I would like to concentrate on a CSO paper, Fossil Fuel and Similar Subsidies 2012-2016, for a couple of minutes before we finish up. This is one of the reasons I wanted to talk here. The Revenue Commissioners have given us some information about the collection of carbon taxes. The last figure I saw was for 2018. When officials from Revenue come in, we will ask them for an update. I suppose I am putting on the record what was collected. We have had a general discussion. Part of it comes back to whether the revenue collected from carbon tax is being spent to meet the required targets. The job of this committee is to examine where the money that is collected is being spent. That is kind of where we are at. I know there are climate plans, etc., but that is probably for another committee. The figures here are quite small. I want to put them on the public record so people will know them. In 2018, approximately 40% of carbon tax receipts - €182 million - came from auto diesel. Carbon tax receipts from petrol were €48 million. There were receipts from aviation and gasoline as well. They were the principal items which seemed to be a big element of the total carbon tax collected.

We want to address how carbon taxes are used.

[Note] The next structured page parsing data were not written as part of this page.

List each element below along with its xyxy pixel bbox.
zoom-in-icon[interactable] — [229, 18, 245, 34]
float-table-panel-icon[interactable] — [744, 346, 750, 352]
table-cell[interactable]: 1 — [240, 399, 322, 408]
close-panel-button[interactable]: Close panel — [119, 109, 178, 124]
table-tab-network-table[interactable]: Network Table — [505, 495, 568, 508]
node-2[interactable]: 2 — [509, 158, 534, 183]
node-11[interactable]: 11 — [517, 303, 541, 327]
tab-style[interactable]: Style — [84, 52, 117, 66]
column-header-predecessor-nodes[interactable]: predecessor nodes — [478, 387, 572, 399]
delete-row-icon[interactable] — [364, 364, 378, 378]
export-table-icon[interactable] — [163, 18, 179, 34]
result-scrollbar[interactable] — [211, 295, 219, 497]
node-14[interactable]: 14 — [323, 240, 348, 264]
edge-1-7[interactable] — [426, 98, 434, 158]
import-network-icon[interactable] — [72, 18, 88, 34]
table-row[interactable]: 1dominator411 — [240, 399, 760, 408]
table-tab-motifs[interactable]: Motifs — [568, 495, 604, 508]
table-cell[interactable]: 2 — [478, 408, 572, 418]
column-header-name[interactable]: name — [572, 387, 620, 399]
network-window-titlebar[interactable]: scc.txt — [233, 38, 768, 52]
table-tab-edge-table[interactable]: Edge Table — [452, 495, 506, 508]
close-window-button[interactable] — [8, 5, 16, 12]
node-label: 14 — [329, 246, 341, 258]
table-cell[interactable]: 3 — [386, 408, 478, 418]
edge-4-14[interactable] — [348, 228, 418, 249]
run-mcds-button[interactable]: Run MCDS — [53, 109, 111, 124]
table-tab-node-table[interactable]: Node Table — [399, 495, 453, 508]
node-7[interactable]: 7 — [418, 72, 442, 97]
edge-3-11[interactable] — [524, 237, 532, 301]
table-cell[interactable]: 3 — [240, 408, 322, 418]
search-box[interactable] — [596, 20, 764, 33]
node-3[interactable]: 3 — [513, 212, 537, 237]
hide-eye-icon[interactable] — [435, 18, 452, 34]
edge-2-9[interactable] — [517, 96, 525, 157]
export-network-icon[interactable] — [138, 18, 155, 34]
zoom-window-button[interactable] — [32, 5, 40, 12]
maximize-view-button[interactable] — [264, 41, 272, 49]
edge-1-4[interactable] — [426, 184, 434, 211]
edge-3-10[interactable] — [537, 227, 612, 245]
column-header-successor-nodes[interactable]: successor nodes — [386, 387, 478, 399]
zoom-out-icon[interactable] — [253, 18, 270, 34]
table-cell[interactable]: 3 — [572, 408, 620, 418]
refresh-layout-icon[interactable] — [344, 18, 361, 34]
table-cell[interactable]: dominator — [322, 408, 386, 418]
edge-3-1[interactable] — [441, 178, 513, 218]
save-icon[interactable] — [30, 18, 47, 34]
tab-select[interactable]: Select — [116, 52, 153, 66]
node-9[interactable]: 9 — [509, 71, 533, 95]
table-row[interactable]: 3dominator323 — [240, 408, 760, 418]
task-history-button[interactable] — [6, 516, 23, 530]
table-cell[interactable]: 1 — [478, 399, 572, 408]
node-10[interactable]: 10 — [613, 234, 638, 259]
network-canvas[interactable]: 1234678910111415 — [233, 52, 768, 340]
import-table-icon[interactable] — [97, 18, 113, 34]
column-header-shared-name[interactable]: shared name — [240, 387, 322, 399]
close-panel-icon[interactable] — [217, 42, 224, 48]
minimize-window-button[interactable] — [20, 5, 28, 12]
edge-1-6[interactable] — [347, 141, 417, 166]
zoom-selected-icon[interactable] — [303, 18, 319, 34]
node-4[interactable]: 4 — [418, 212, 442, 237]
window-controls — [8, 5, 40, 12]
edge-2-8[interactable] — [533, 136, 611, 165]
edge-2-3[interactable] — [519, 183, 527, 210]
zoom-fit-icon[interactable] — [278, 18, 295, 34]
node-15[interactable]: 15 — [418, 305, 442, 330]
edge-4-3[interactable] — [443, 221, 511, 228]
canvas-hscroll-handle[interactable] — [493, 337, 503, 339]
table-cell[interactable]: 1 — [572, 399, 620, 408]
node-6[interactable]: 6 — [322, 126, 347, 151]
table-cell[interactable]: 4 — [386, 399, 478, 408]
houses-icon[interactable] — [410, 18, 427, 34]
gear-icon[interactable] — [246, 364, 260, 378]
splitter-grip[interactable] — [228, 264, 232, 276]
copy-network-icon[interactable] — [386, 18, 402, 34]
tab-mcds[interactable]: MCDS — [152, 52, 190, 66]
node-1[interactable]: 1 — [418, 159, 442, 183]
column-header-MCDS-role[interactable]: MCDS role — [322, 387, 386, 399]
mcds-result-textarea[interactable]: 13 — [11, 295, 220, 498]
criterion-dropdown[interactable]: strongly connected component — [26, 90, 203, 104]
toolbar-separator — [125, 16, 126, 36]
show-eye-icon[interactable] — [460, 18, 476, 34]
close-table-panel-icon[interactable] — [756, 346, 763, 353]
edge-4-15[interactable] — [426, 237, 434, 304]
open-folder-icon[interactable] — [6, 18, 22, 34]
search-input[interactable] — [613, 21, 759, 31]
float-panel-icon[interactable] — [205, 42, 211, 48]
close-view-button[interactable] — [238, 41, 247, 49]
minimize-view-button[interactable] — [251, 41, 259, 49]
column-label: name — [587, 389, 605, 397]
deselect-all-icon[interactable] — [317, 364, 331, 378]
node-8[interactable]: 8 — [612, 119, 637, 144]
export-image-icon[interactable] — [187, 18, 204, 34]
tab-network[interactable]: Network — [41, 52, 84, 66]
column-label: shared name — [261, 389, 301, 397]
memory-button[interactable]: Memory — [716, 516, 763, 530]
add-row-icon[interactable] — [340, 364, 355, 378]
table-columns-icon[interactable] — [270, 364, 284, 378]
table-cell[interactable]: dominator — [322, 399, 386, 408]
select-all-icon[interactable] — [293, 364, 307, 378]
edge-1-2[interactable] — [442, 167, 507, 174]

We are very taken with the report that has been published by the CSO. I want to read from it. As it was written by the witnesses, they will be familiar with it. I want to help the people who are listening by putting this on the public record. According to the report in question, "The OECD has undertaken a considerable amount of work on potentially environmentally damaging subsidies". This is one of the reasons we are here now. The Committee of Public Accounts wants to talk about this particular topic. We spoke about the emissions trading system at previous meetings. Under the heading of "CSO Methodology", the report makes it clear that "A subsidy is classified as a potentially environmentally damaging subsidy if it is likely to incentivise behaviour that could be damaging to the environment irrespective of its importance for other policy purposes" such as social policies and other policies. The report continues:

Examples of such subsidies include providing fossil fuels at lower prices to certain industries and providing fuel allowances to households to alleviate fuel poverty. Providing fuels at a subsidised price may result in increased emissions through unnecessary use of such fuels. An alternative to household fuel allowances is refurbishment of the property through improved attic, wall, floor, and window insulation. Those measures would greatly reduce the amount of energy required to heat a dwelling as well as resulting in much improved heat retention.

This is one of the issues we want to focus on. The report includes a commentary on the various damaging subsidies. In 2016, €2.5 billion was provided for fossil fuel supports. I ask the witnesses to explain what that involves. Does it involve VAT refunds on fuel? What does it involve?